▶ [DIRECTIONS FOR THIS TASK]
Transcribe exactly the line containing "Возможно ли одновременно" and every line after it, through the end of the records below.

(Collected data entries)
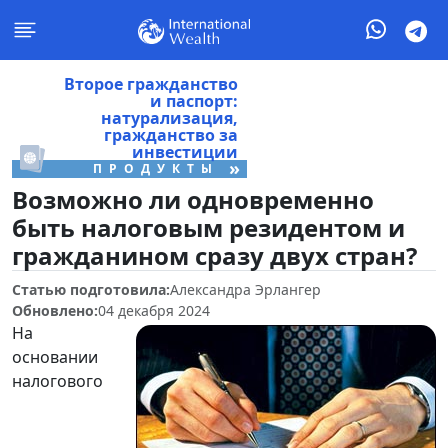
Второе гражданство
и паспорт:
натурализация,
гражданство за
инвестиции
»
ПРОДУКТЫ
Возможно ли одновременно
быть налоговым резидентом и
гражданином сразу двух стран?
Статью подготовила:
Александра Эрлангер
Обновлено:
04 декабря 2024
На
основании
налогового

▶ [SOLUTION TO THIS TASK]
Возможно ли одновременно
быть налоговым резидентом и
гражданином сразу двух стран?
Статью подготовила:
Александра Эрлангер
Обновлено:
04 декабря 2024
На
основании
налогового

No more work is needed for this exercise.